**Problem details:**
Tell how many lines in the data below include the word "Alternativas". The answer is the number only.

....

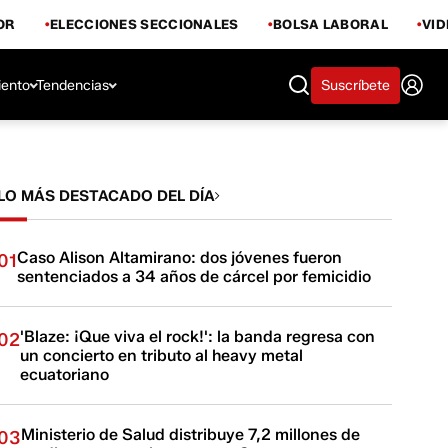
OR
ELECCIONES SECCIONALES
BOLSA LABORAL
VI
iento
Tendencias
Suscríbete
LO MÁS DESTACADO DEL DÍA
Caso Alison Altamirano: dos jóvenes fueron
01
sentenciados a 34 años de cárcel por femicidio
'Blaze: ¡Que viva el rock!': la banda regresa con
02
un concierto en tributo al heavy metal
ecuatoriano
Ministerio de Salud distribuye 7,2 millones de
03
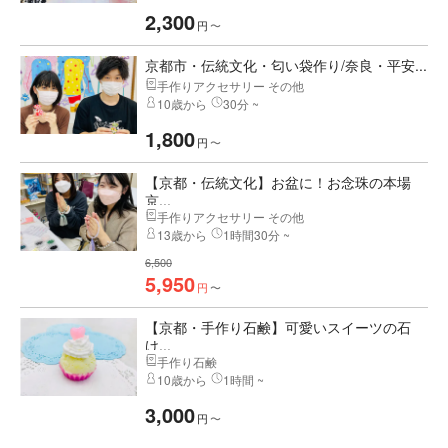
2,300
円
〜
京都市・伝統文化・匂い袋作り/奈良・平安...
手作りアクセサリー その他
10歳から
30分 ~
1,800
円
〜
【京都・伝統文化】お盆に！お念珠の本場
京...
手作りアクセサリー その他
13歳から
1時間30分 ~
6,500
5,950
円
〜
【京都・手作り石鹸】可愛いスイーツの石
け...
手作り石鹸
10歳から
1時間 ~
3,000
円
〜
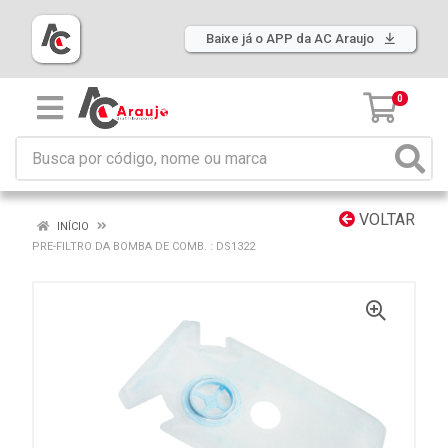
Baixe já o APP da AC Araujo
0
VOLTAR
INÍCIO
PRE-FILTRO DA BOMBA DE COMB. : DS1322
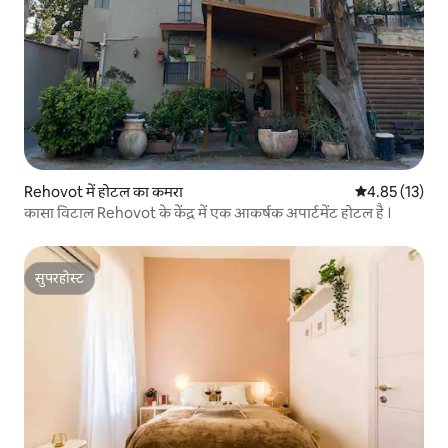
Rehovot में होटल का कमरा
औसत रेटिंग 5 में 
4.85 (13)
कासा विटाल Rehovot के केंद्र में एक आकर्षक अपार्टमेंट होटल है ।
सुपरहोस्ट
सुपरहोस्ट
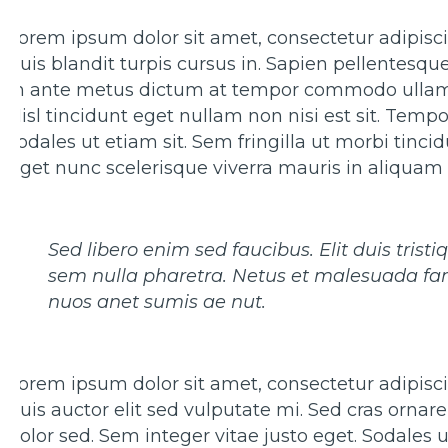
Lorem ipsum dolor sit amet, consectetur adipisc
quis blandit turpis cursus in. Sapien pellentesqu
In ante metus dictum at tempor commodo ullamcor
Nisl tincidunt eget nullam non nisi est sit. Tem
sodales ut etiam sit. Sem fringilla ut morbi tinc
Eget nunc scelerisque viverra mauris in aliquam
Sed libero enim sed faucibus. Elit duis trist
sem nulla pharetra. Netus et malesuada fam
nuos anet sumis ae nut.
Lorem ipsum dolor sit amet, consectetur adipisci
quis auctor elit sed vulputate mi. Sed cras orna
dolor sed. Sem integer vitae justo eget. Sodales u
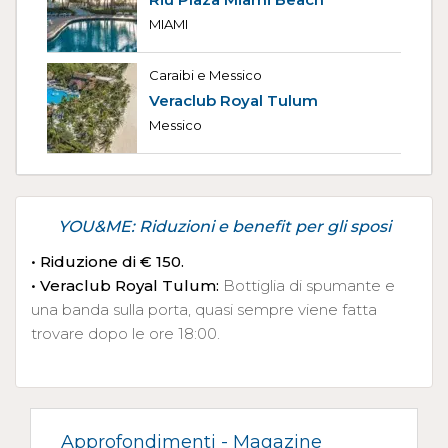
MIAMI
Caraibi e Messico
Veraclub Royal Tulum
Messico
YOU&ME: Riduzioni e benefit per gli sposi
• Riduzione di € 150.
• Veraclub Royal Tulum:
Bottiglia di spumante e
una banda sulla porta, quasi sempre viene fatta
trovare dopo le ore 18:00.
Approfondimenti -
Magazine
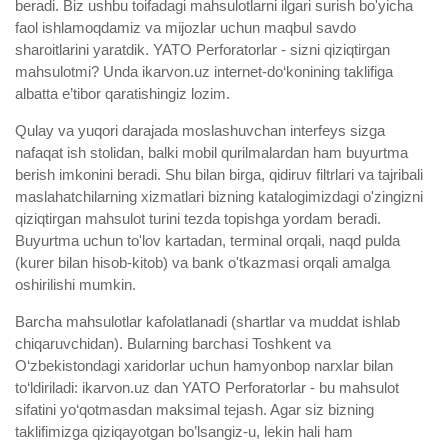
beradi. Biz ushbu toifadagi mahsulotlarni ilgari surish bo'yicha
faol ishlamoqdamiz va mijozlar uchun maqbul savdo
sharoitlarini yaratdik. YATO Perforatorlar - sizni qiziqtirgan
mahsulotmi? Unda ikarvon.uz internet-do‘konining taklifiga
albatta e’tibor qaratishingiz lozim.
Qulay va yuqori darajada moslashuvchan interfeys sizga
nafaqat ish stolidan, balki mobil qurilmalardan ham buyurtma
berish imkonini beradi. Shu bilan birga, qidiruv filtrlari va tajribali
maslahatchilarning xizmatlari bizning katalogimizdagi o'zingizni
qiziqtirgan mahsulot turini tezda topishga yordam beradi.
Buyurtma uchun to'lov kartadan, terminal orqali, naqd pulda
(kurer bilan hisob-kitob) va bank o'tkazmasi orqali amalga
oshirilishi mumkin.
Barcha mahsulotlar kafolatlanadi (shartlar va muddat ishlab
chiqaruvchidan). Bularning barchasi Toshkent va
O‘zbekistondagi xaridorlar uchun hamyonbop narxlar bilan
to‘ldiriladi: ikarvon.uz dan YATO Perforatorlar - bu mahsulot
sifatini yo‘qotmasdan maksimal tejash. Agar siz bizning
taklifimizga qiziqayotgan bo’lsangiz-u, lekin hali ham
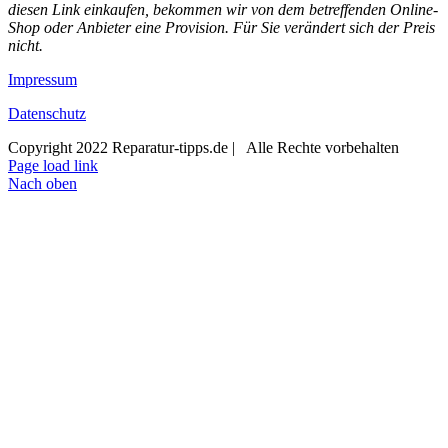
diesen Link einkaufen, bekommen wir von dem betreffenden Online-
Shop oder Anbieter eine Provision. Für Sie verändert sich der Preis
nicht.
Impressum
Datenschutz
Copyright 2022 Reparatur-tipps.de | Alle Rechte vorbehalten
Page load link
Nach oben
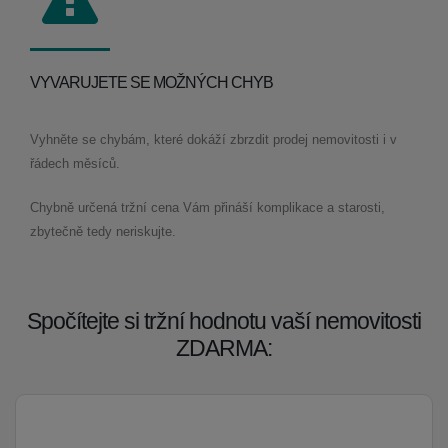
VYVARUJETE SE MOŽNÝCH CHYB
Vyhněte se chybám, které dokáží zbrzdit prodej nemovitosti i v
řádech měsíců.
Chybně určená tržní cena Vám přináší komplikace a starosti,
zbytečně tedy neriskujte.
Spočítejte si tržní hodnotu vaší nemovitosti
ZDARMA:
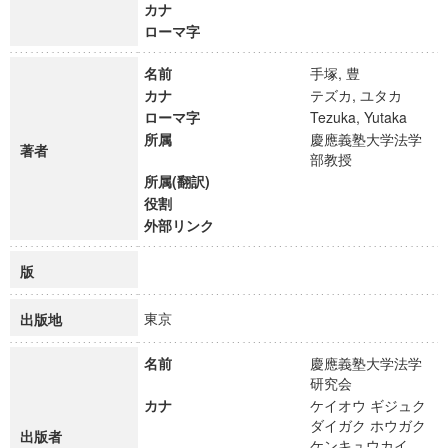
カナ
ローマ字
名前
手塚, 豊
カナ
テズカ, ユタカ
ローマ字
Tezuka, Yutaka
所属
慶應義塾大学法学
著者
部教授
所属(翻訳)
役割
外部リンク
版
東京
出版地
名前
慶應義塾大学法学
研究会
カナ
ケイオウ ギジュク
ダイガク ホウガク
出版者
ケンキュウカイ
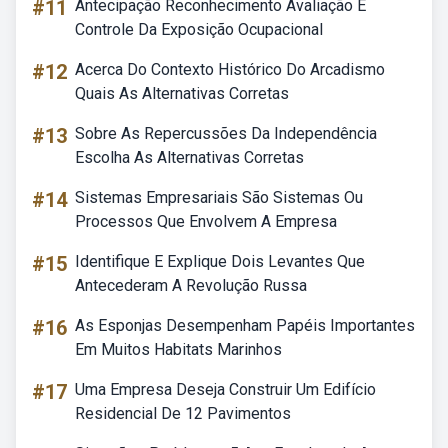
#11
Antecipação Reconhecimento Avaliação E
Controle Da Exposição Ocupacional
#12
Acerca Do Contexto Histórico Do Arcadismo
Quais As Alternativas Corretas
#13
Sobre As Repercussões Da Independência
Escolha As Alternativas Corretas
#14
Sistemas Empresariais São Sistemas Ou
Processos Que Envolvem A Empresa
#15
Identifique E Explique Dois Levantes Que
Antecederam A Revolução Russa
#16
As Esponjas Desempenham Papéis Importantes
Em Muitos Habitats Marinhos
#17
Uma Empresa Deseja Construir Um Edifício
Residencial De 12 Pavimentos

....

**Output of the task:**
2